Mr Corbyn said Sheffield had a good record of being ‘a radical place that does support people with disabilities’.
“But all of that is under threat,” he said.
“If we consistently underfund local government in the way that this government is doing, expect local government to pay the brunt of austerity – which is a political choice, not an economical necessity – then what happens?
“Groups like Disability Sheffield lose their grant, they spend a great deal of time form-filling – in fact the director was telling me that she probably spends half her time applying for grants from charities in order to keep the organisation going, when she ought to be able to spend that time instead working for the campaign.
“I’m not saying there shouldn’t be some time spent on this, but the merry-go-round of endless applications to charities is so debilitating to organisations.”
Mr Corbyn, who was joined by Labour’s candidate in the upcoming Hillsborough and Brightside by-election Gill Furniss, heard about the good work the charity does in the city.
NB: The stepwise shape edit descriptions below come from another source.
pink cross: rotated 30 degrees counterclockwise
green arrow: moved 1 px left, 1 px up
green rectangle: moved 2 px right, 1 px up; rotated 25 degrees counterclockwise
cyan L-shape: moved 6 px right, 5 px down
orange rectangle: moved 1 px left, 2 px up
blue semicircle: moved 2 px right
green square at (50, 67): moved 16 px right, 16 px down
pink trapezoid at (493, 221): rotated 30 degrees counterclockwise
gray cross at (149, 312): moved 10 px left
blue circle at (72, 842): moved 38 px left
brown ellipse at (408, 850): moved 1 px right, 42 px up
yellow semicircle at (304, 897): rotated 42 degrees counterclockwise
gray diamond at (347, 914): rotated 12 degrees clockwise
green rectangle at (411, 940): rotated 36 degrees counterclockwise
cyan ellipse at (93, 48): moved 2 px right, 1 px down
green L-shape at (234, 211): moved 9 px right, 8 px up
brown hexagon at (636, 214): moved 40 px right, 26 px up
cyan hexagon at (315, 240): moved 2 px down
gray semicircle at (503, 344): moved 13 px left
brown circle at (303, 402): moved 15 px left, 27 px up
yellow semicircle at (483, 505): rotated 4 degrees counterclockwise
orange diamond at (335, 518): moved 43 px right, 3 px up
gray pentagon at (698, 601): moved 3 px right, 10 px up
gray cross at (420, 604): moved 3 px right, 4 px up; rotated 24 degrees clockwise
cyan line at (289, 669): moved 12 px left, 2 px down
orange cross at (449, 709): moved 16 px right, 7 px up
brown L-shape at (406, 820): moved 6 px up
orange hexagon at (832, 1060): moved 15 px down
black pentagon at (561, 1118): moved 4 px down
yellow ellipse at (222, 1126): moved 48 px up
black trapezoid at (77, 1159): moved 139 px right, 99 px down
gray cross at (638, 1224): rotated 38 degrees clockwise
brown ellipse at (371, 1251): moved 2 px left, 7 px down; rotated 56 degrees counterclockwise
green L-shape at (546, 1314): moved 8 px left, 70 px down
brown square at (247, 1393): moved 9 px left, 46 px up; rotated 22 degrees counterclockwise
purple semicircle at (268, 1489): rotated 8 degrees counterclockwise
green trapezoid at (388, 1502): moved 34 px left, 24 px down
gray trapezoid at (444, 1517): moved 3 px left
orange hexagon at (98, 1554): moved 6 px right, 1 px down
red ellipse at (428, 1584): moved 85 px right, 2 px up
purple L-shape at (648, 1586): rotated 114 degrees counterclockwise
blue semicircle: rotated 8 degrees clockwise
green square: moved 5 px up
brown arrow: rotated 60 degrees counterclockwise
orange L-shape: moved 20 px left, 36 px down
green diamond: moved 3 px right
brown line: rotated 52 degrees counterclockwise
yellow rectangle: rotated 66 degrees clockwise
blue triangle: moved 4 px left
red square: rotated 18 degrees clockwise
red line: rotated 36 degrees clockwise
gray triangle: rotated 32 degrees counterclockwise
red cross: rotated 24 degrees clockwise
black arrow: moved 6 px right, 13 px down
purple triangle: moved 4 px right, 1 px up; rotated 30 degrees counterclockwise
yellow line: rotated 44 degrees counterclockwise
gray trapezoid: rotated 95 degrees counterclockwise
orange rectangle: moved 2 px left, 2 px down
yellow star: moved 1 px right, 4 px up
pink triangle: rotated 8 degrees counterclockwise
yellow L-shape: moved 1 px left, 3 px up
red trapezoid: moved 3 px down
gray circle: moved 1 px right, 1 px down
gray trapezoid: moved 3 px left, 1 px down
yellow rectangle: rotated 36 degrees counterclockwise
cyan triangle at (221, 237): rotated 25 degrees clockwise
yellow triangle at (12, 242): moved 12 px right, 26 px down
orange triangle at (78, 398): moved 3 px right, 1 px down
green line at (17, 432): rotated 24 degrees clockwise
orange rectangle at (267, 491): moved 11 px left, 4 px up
But he also heard how that work was becoming increasingly difficult as funds were withdrawn.
He spoke to a number of disabled people, including Tess Daly, who works as a project co-ordinator for Disability Sheffield. She explained how PIPs meant she could employ four staff to support her and enable her to work and live independently in her own home and enjoy a fulfilling life.
This was all put under threat when Tess was told she was being considered for an ‘enhanced care home’ setting. This, she said, would have been like a ‘prison’.
Tess knew her rights and was able to retain her current arrangements. But, she said, many of the people she works with would have no idea what to do. Mr Corbyn said: “It really comes around to a human approach you take. Do we recognise that everybody has worth, abilities and opportunities that need to be given the opportunity to develop in their lives or do we want to cut back on it and put people in care homes or whatever else?”